World Leaders in all things RevSoft
At 22 FEB 2002 05:26PM [url=http://www.sprezzatura.com]The Sprezzatura Group[/url] wrote:
But now what I am hearing is that, rather than imposing a 4GB limit to Arev total file sizes, we should impose a 2GB limit to those files. Is that correct?
Well if you limit the AREV files and they can't resize, that's going to mean instant corruption (almost like out-of-disk-space condition).
All we were suggesting was that AREV is dependent on DOS limits, and that DOS has a few 2GB boundaries inherently. Whether AREV encounters these can be tested by a test program using an oswrite statement, or, as in your case, populating a really large file.
The AREV LH filing system is extremely dynamic - to use an MFS to split the file up into multiple physical files is probably your safest bet - gentler on your operating system, your hard disk, and your available RAM.
There are plans for a future SENL article on LH filing system characteristics.
World Leaders in all things RevSoft
At 25 FEB 2002 09:40PM Victor Engel wrote:
Michael,
Send me a private email at [email protected]. I thought others had posted utilities here, but I may be thinking of utilities to move data to flat files or to access the data directly from other applications.
I do have something that may be of use to you that you may wish to modify for your own use.
At 27 FEB 2002 02:39AM Victor Engel wrote:
I just ran a program to test this out. Interestingly, I wrote the program to stop when the size of the OV file exceeded 3.5 Gig. The program crashed when the file hit 4 Gig. Why? Well, the formula I used to determine file size maxed at 2 Gig and then started decreasing as the OV file kept growing. The formula uses the DIR() function to determine the size.

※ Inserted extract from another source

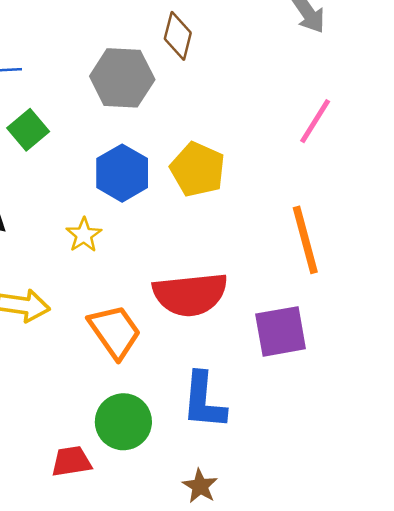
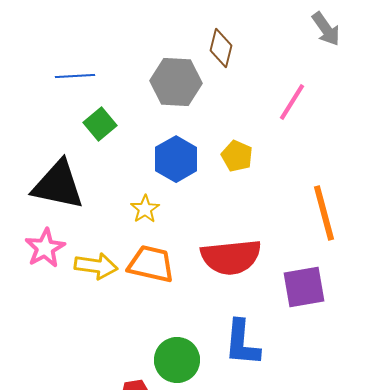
pink line: (315, 121) -> (292, 102), moved
yellow pentagon: (198, 169) -> (237, 156), size x0.7
orange trapezoid: (115, 331) -> (151, 264), moved, turned -42

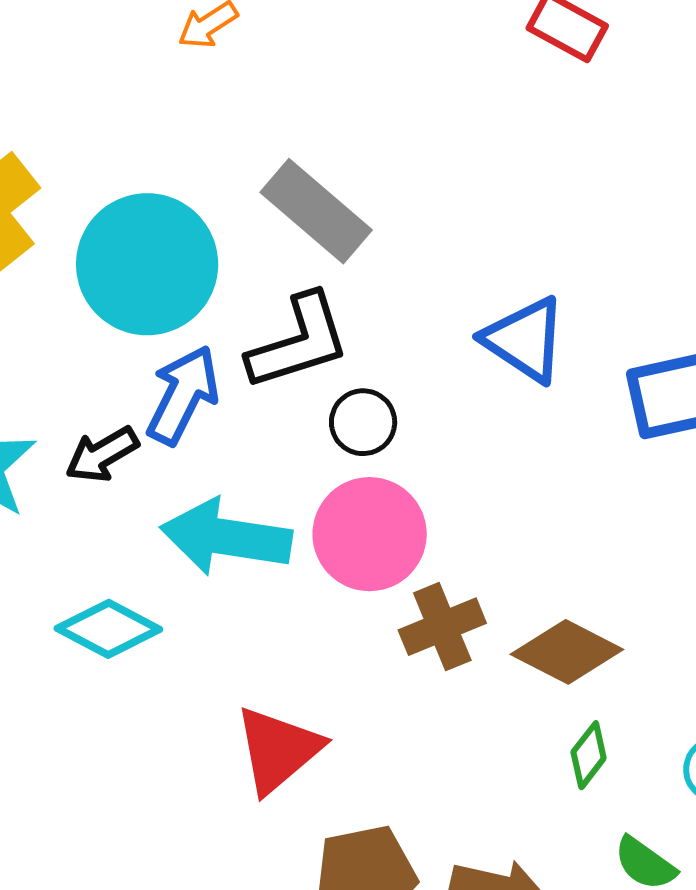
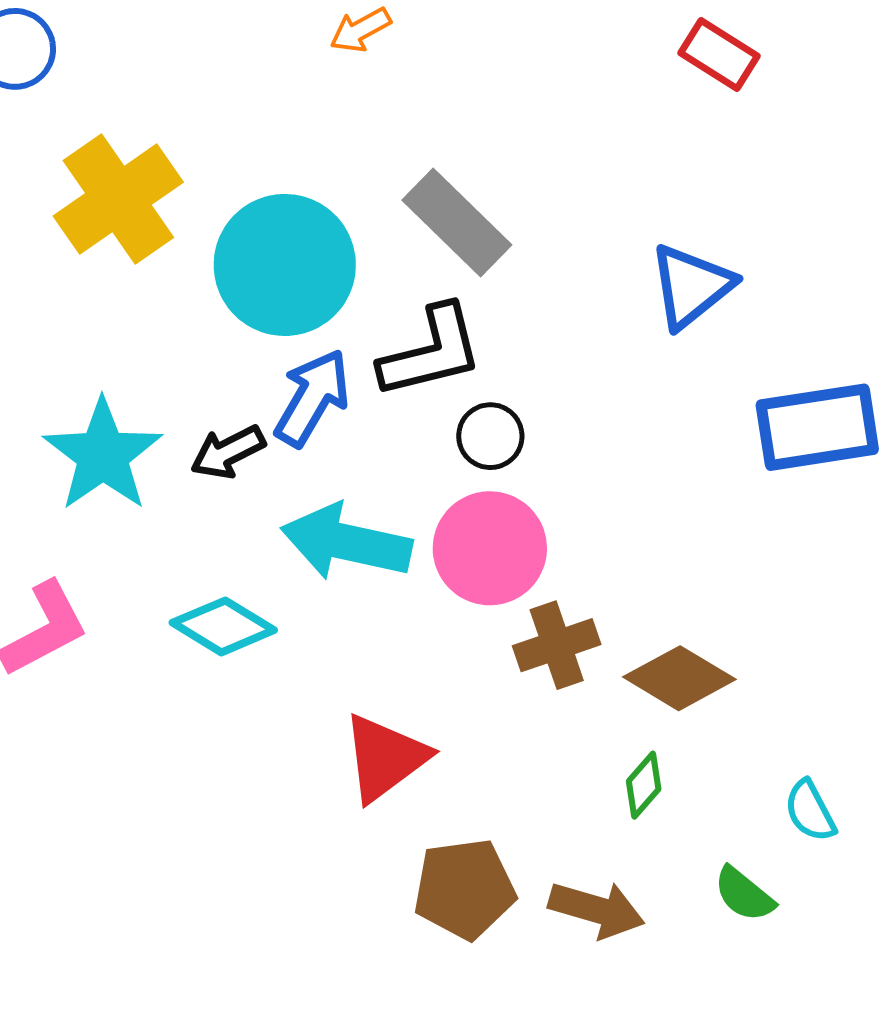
blue triangle: (525, 340) -> (691, 286), moved, turned 44
green diamond: (589, 755) -> (644, 785), moved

I reran the program and manually stopped it when the OV file hit 2.4 Gig. Then I ran DUMP on it and got GFEs just as you did. Periodic DUMPs at under 2 Gig resulted in no GFE.
Note that these are not true GFEs. The file itself is OK. A select on the file proceeds without error. My utility to retrieve records in a group also works fine.
DUMP evidently is using a DOS function limited to 2 Gig whereas the linear hash driver I'm using (non-networked driver) doesn't seem to have this problem.
However, as soon as a write is performed at the 4 Gig boundary, there is a FS error message and the program terminates.
I'm running on Windows NT, and the error message I get indicates the operating system has denied access to the file. A similar message is produced when I try to access the file using utilities such as Textpad, Wordpad, etc.
Actually, I just took a closer look at the results of my utility to copy groups. It did not seem to be copying all the records, so I wrote another program to test if OSBREAD can go past 2 Gig. It can't. The file is over 2 Gig, but any attempt to read past 2 Gig results in a null string being returned. A test of OSBWRITE, not surprisingly, had a similar result.
The bottom line is that my utility won't be helpful to you since it was written in R/BASIC using OSBREAD and OSBWRITE.